Es war ja auch eine tolle Zeit. Meine Teamkollegen aus dem Nationalkader haben sich immer darüber lustig gemacht, dass ich es geschafft habe, im Trainingslager morgens um sieben vor der Tür zu stehen mit einem Lachen auf dem Gesicht, ready to run, als alle anderen noch so im Halbschlaf rumgetorkelt sind. Ich hab nie gedacht: Ich muss trainieren. Sondern: Ich will trainieren, ich will besser werden, ich will mich auspowern. Aber irgendwann ist dieses Gefühl verloren gegangen – und das Training immer mehr zur Belastung geworden.
Woran hast du das gemerkt?
Ich hab angefangen, beim Training darüber nachzudenken, was ich jetzt alles machen könnte, statt vier Stunden auf dem Rad zu sitzen.
Wie kam das?
Ich hatte viele Verletzungen. Los ging das 2015, da hab ich bei einem WM-Serienrennen in London beim Schwimmen einen Kick in den Kiefer bekommen. In den Jahren danach hatte ich immer wieder Verletzungen und Schmerzen, immer links: in der Hüfte, in der Schulter, im Bein. 2016 hatte ich meinen ersten Ermüdungsbruch. Erst zweieinhalb Jahre nach dem Kick ist einem Physiotherapeuten aufgefallen, dass die Kieferverletzung die Ursache für alles ist. Noch heftiger waren aber meine Darmprobleme.
Woher kamen die?
Wahrscheinlich von dem Wasser, in dem man als Triathletin schwimmt – das hat ja manchmal nicht die beste Qualität. Die Darmprobleme wurden immer schlimmer. Ich hab sogar eine Darmsanierung gemacht. Ich hatte gar keine Energie mehr. Einmal hatte ich beim Radfahren im Trainingslager das Gefühl: „Scheiße, ich weiß nicht, ob ich überhaupt wieder nach Hause zurückkomme – so fertig war ich.“ Da habe ich gemerkt: Irgendwas ist mit mir falsch. Mein Körper reagiert nicht mehr so, wie er soll.
Wie war das für dich?
Das war mental viel härter als jeder Ermüdungsbruch, bei dem ich wusste: Okay, da ist jetzt was gebrochen, du wartest ab, bewegst dich anderweitig, dann wird das schon wieder. Hier wusste ich nicht, was ich tun kann und wie lange das alles dauern wird.

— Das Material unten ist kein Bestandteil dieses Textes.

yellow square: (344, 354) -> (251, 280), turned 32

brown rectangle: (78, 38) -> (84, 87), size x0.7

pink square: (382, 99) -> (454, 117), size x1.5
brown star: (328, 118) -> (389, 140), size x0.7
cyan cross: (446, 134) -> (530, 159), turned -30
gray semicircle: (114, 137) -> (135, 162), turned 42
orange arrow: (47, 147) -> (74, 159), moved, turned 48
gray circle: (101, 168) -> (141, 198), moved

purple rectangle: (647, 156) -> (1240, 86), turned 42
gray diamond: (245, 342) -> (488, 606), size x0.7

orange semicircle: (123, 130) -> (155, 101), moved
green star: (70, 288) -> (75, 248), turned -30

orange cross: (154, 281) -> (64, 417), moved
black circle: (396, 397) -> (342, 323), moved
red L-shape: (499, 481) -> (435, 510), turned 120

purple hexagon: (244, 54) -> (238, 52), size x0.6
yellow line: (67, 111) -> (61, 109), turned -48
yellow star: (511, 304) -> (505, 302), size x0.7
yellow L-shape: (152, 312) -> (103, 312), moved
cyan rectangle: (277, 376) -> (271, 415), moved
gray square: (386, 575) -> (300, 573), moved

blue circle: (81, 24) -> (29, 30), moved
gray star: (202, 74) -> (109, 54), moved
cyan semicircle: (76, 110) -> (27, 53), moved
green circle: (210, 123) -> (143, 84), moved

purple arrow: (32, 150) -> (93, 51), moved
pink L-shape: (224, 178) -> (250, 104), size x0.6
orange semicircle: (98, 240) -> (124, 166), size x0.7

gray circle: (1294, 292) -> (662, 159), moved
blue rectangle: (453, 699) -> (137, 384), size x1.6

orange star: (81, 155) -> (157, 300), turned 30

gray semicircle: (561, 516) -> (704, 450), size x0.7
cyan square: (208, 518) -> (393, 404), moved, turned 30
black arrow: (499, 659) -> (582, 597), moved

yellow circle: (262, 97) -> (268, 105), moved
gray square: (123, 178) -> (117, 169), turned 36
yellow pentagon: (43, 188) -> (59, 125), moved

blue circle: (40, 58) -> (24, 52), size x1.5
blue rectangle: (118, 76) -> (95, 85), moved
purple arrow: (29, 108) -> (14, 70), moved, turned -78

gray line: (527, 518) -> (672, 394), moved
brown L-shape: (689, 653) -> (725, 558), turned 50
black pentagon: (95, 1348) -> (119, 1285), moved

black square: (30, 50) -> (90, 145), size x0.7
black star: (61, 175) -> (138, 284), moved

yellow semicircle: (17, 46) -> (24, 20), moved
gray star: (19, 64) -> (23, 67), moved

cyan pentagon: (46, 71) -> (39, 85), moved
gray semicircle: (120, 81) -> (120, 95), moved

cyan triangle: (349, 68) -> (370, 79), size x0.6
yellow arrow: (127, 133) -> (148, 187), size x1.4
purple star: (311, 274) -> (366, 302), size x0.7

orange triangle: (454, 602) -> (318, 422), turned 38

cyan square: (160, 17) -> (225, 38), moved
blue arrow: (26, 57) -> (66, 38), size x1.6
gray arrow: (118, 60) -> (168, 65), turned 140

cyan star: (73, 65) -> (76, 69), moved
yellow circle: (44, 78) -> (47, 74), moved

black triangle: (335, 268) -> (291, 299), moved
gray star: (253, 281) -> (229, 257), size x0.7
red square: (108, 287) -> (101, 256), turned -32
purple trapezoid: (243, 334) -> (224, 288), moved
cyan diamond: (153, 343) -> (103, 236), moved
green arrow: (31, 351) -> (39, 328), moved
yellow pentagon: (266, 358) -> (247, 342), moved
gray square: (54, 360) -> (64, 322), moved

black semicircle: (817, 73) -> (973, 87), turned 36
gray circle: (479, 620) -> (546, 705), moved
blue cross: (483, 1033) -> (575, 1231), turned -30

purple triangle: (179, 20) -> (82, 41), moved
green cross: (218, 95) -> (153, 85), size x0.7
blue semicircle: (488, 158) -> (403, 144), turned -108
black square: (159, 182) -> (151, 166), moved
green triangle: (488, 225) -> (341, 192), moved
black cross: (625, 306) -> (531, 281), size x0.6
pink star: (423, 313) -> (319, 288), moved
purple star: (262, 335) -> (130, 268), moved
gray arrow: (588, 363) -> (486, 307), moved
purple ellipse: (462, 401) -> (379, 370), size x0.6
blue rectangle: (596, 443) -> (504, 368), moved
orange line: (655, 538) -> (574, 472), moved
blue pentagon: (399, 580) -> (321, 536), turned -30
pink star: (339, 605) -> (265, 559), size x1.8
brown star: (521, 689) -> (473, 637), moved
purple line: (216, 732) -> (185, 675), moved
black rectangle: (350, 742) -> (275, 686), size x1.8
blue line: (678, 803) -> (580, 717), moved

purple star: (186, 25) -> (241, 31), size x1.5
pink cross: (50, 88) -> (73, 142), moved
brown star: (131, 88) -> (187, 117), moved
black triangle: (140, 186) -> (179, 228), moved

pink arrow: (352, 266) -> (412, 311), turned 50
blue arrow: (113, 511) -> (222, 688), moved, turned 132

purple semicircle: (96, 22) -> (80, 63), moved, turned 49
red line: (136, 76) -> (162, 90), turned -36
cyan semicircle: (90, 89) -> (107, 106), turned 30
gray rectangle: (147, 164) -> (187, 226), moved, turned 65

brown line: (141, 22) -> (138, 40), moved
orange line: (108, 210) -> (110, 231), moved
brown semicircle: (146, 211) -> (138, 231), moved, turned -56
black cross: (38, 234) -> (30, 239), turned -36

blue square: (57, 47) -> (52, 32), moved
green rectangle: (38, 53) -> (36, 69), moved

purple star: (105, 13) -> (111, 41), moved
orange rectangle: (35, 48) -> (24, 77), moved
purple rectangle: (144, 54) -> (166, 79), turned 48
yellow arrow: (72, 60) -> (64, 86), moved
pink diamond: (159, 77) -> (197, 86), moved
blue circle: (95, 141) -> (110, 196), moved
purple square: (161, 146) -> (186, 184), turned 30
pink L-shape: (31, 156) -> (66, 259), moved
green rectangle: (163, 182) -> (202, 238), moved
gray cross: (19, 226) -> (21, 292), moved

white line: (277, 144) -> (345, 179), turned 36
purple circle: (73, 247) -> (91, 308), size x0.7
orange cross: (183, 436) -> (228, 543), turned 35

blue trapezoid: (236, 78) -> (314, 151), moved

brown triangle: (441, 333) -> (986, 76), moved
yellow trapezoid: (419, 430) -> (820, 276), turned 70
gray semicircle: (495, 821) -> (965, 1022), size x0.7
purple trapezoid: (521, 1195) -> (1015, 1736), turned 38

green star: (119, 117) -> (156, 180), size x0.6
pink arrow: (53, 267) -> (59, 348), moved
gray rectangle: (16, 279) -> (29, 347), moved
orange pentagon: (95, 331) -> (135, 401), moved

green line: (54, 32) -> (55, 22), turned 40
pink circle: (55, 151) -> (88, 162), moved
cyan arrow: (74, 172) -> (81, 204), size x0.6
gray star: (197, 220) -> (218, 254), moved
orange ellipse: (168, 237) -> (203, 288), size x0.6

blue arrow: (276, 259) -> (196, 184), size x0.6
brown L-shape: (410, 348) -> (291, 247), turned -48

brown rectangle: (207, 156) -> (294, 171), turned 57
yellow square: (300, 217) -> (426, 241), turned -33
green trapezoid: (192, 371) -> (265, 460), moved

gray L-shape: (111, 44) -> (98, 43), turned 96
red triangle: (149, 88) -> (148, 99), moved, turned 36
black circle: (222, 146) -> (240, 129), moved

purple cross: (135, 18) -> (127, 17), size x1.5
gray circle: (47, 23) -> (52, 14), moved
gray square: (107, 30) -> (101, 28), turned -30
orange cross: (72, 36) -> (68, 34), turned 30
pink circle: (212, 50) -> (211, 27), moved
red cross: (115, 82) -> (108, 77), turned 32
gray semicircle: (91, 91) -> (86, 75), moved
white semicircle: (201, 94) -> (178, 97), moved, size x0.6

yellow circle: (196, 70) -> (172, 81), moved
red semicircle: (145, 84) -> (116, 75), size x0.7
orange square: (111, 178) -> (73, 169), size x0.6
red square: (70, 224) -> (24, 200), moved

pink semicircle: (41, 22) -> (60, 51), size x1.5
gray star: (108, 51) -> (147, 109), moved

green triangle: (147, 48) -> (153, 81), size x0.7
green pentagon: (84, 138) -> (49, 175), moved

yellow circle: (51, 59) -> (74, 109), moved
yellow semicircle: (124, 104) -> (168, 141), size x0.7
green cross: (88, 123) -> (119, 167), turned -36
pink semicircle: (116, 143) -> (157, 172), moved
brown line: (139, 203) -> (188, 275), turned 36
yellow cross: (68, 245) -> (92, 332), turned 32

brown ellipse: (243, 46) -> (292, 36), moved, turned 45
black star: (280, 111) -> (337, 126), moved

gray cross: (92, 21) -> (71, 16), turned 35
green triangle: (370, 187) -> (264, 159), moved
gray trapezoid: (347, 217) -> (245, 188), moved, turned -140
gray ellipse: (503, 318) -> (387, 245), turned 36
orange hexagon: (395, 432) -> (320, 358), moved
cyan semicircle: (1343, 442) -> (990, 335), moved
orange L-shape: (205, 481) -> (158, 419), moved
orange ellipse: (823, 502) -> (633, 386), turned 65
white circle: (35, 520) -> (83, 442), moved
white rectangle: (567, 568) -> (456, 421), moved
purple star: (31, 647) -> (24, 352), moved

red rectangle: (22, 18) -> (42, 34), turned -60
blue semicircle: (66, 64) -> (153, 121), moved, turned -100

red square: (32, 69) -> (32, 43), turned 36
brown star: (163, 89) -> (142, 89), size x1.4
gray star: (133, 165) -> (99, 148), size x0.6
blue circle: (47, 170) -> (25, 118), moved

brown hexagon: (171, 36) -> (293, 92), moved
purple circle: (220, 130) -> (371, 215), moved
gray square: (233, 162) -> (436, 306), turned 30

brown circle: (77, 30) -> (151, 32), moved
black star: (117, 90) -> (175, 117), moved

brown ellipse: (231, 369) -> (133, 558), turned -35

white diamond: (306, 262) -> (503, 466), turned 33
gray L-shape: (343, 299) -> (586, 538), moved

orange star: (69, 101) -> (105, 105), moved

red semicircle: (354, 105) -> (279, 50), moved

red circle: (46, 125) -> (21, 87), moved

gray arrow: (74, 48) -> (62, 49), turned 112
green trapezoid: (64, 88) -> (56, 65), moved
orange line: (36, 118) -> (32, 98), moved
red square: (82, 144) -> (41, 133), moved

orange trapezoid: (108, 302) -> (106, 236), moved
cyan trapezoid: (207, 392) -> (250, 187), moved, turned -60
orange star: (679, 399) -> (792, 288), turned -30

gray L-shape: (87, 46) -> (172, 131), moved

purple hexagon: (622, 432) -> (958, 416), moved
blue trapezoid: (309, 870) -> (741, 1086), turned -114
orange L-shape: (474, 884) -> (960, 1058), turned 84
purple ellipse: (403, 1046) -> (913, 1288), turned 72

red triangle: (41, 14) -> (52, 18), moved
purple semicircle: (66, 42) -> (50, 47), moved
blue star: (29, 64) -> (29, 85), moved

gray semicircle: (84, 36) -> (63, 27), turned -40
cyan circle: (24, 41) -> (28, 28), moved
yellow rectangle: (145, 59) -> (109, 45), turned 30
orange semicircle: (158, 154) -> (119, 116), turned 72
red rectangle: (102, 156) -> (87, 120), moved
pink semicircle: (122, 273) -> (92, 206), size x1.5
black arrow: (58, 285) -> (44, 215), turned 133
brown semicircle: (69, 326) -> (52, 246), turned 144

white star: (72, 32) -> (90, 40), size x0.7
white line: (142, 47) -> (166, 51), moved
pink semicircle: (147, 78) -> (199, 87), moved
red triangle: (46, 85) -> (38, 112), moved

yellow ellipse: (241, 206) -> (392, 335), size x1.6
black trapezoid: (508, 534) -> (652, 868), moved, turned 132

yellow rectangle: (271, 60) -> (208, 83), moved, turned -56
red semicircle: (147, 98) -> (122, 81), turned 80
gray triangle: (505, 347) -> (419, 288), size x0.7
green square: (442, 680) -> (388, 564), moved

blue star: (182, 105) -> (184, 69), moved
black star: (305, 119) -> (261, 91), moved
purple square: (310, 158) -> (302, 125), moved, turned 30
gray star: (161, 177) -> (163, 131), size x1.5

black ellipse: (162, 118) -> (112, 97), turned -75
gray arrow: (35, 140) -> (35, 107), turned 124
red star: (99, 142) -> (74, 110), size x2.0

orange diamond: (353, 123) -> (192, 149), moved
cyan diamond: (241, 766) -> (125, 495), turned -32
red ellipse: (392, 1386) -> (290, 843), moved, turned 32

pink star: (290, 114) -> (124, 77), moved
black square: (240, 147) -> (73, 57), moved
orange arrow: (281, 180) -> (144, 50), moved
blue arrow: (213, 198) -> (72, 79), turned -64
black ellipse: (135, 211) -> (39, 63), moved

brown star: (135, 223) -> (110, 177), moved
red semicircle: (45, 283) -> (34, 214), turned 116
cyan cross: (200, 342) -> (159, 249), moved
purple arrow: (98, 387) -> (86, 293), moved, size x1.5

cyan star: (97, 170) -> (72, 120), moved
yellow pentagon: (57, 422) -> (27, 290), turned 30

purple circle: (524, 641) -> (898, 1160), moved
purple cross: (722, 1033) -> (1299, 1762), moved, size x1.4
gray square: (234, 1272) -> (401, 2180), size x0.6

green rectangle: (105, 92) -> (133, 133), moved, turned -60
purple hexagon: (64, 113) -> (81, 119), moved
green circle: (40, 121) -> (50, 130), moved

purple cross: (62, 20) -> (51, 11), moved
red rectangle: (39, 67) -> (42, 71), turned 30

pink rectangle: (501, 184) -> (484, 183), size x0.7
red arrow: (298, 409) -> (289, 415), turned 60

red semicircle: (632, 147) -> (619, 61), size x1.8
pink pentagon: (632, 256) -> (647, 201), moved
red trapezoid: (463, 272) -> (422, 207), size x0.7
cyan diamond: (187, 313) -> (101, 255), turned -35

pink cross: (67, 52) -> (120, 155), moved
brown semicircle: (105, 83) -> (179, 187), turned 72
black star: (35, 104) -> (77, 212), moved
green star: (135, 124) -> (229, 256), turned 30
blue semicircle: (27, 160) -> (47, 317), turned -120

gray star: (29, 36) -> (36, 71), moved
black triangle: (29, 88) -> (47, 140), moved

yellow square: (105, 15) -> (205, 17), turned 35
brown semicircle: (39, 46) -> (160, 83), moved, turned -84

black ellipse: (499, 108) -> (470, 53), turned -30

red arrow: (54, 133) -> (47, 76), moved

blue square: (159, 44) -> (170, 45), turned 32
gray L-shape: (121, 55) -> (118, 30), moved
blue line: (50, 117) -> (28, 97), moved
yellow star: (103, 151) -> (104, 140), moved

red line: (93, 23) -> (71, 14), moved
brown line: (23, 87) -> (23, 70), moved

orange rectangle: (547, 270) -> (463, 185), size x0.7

Du hast dich ganz schön gequält für den Sport, oder?
Definitiv, ja. Und ich hatte den Eindruck, dass der Verband mich oft nur als Athletin gesehen hat: Solange ich funktioniert habe, war alles toll. Aber als es dann mal nicht so lief, wurde ich schnell fallengelassen. Meine Mama hat früh gesagt: „Hör auf!“ Sie hat früher auch Leistungssport gemacht, Skilanglauf und Marathon, und sie hat mit 25 ihre Karriere beendet. Ich hatte immer gedacht: Länger als meine Mama mache ich definitiv. Das war dann doch nicht so.
Dabei wolltest du so gern einmal Olympia erleben.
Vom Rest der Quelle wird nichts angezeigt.